Six Baltimore police officers have been charged with crimes including second-degree murder, manslaughter and assault in the death of Freddie Gray.
According to prosecutors, the officers bound Gray’s hands behind his back, tied his ankles together and left him face-down on his stomach, unrestrained and helpless, on the floor of the van while it careened through the streets of Baltimore. The fatal injuries that Gray sustained allegedly occurred as he slid and bounced off the walls of the van, at one point hitting his head on a protruding bolt. In short, prosecutors allege, his injuries were inflicted by police on purpose.
That is a very different story than the account leaked to the media this week by Baltimore police sources. In that version, a second prisoner riding in another section of the van had told police that Gray had been throwing himself against the walls of the van on purpose, intentionally trying to injure himself. (The second prisoner could hear but not see Gray.)

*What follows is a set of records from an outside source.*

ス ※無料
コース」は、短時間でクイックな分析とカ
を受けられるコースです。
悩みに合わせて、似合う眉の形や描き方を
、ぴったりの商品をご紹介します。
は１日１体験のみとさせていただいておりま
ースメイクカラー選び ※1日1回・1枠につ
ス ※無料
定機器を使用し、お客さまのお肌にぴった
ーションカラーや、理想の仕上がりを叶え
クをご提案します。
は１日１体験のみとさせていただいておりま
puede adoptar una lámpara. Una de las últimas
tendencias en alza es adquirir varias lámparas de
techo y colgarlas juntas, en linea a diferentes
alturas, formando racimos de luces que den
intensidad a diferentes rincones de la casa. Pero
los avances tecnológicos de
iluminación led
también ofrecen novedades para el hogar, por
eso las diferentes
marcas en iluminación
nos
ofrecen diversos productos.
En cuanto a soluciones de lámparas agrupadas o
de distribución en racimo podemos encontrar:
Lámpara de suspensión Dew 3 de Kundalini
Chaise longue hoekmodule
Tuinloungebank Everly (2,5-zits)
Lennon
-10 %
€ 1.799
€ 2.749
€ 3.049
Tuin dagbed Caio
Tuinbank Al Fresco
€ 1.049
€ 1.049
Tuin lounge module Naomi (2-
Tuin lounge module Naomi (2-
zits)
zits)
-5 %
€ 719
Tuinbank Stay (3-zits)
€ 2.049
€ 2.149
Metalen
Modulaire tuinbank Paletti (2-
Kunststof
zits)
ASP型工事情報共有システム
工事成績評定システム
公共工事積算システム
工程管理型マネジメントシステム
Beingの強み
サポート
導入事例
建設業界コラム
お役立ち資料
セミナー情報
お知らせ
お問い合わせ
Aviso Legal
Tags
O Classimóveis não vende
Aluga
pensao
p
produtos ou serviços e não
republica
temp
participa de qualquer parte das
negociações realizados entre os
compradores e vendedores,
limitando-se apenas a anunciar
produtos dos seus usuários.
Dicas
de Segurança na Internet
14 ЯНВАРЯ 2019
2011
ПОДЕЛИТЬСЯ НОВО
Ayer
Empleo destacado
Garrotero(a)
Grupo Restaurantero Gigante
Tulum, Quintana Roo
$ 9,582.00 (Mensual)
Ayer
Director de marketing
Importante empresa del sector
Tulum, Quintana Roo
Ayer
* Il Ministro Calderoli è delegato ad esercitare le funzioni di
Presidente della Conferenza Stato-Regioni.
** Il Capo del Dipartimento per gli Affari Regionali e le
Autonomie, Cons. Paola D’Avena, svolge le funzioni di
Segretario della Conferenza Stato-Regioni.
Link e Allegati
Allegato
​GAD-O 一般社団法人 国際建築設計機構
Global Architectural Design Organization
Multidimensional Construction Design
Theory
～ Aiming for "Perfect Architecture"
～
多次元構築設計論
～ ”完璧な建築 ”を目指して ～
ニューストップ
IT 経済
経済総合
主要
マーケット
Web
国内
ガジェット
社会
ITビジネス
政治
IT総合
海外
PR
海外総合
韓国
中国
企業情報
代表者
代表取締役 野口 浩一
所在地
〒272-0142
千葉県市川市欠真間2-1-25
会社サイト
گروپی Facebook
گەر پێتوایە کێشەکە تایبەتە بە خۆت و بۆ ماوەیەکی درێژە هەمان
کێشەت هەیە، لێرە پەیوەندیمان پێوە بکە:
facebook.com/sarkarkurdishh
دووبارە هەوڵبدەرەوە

It would seem very difficult for a prisoner bound hand and foot, laying face down on the floor, to fling himself on purpose against the van walls. Furthermore, the second prisoner has now come forward to contradict that conveniently leaked police document. Donta Allen says that he did hear Gray bounce off the walls and scream for a few seconds, but he had never suggested that Gray was doing it intentionally.
Allen added that after the van reached police headquarters, officers were joking with each that "We gave (Gray) a run for his money." As the Baltimore Sun had previously reported, Baltimore police have a documented practice of using "rough rides" to inflict injuries on suspects.
It’s important to note that the officers are innocent until proved guilty and deserve the due process that Gray did not get. But there’s another central aspect to this case that cannot be overlooked.
In her statement this morning, Baltimore State’s Attorney Marilyn J. Mosby revealed that contrary to their claims, police had no probable cause to arrest Gray in the first place. The pocketknife that police cited as an illegal switchblade, and that supposedly constituted probable cause, was not a switchblade at all and in fact was just a pocketknife, perfectly legal under Maryland law.
The false police report of a switchblade, and the leaking of an apparently false report about Gray trying to injure himself, suggest a much deeper problem, a cultural problem within the Baltimore police department. Yes, it’s a scandal when police officers kill and injure people outside the law, but that scandal is compounded when people — and police officers — believe that officers will not be held accountable, that they will be protected even if it means that evidence must be hidden or altered. When that happens, it’s no longer a case of an officer or two behaving badly. It’s a case of the entire department being corrupt.
In this case, without the marches and protests that have forced a much closer inspection of the evidence in Freddie Gray’s death, it is exceedingly unlikely that charges would have been filed and that justice would be done. If we do not address this second issue — if we do not create a system of credible, thorough, outside investigations of alleged law enforcement excesses not just in Baltimore but everywhere — then it will be much more difficult to address the first issue of police brutality. They are two sides to the same bloody coin.